* [ACTION ITEM]
Look through the records that follow. Copy every line containing the word "routers".

* [DATASET RECORDS]
========

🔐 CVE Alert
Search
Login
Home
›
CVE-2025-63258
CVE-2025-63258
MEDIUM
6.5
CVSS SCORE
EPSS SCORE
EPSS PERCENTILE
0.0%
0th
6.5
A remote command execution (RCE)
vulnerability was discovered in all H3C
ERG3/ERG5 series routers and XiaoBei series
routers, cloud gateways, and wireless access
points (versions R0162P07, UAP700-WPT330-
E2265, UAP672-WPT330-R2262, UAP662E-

========

* [TASK RESULT]
ERG3/ERG5 series routers and XiaoBei series
routers, cloud gateways, and wireless access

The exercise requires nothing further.